According to one method of the present invention, polygons can be defined, and then segments can be defined as groups of polygons, and then routes can be defined as groups of segments. Other groupings can also occur, but these are shown simply as an illustration. As shown in FIG. 3D, a dropdown menu exposes a “polygon” link 330 that, if followed, presents a user with the screenshot of FIG. 3E, referenced by numeral 331. Per screenshot 331, a unique label, identifier, and a description can be entered to be associated with the polygon selected. Other attributes such as “start date,” “end date,” and “status,” can be assigned at this time in this embodiment. After these parameters are populated, a user can select the “OK” button of FIG. 3E, which will present a modified redrawn map referenced by numeral 333 in a screenshot 332 of FIG. 3F.

In FIG. 3F, a defined polygon 334 is shown as shaded, having a fill, or somehow otherwise designated to having been defined. Thus, screenshot 332 shows the results of a created polygon, which is referenced by numeral 334. This procedure could be repeated for as many objects as are desired to be defined as polygons. With defining objects as polygons (and later as segments, routes, etc.), the defined objects can be associated with characteristics that will vary according to corresponding variations in real-world situations.
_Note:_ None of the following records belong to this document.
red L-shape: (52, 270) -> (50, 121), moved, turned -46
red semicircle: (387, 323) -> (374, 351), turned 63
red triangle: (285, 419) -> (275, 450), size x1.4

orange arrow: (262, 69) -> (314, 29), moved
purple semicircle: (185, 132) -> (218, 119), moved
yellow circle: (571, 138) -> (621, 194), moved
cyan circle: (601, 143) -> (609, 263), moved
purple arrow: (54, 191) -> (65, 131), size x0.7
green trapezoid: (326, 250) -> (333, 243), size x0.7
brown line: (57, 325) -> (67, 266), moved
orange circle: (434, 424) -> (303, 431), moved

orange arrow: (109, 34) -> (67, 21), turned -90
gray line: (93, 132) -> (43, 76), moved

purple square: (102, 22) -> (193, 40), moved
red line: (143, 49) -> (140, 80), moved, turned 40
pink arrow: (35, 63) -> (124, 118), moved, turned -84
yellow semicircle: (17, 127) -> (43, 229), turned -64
Continuing with the object-designation process per FIG. 3G, a screenshot 336 depicts a link-manager option 338 that allows a link table to be created, which in one embodiment begins to allow real-world information to be associated with defined objects. In FIG. 3H, a screenshot 340 depicts a “Browse Link Data Files” dialog box 342 that allows a user or other program to navigate to a location where a desired link data file is stored. Using linked data is one way to facilitate grouping of objects.
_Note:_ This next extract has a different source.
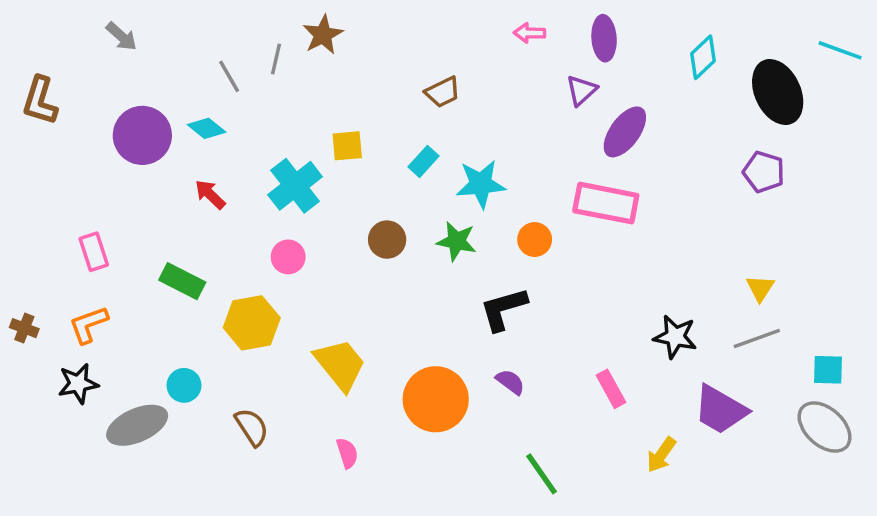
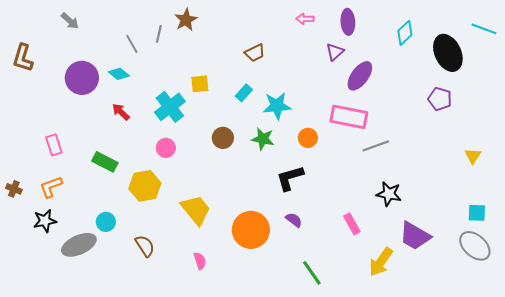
yellow triangle: (760, 288) -> (473, 156), moved
gray line: (757, 338) -> (376, 146), moved
yellow arrow: (661, 455) -> (381, 262), size x1.4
Upon selecting an “open” button 344, a user is presented with a link-manager dialog box 346 as shown in screenshot 348 of FIG. 3I. As can be seen, aspects of external data 350 can be associated with the defined objects of the redrawn map. The illustrative external data 350 shown includes the description of various traffic or routing information associated with real-world objects that will be meaningful to the objects of the redrawn map.

Turning to FIG. 3J, a “segment” command 352 is exposed via a dropdown window 354 of screenshot 356. In one embodiment, a segment may be created as a combination of polygons. As shown, a first illustrative polygon 358 and a second illustrative polygon 360 are shown to be grouped as a segment.

Screenshot 362 of FIG. 3K depicts general settings associated with defining a segment from two or more polygons. A label, identifier, description, type, status, direction, and indication of activity can be selected via the various controls depicted in screenshot 362. Available links are also presented to be selected as used links.

In FIG. 3L, a screenshot 364 illustrates how available polygons can be used to define a segment. As shown, polygons named “SB1,” and “SB2” are available and will be designated to be used polygons by clicking control 366. Selecting the “finish” button of FIG. 3L presents a screenshot 368 of FIG. 3M that shows a newly created segment referenced by numeral 370. This process can be repeated for as many segments that are to be joined. Those of ordinary skill in the art will be able to appreciate the immense flexibility and functional aspects offered by the present invention.

For instance, continuing with the traffic example, a user may opt to define a segment composed of constituent polygons that share common traits. For example an exit ramp may be composed of various polygons, but those polygons can be grouped together to form a single segment, such that varying characteristics associated with the exit ramp as a whole can be conveyed to a viewer of what will become the dynamically updateable user interface (as can be seen in FIG. 4A). Any number of things can be grouped together as desired. Another illustrative logical grouping is routes from segments.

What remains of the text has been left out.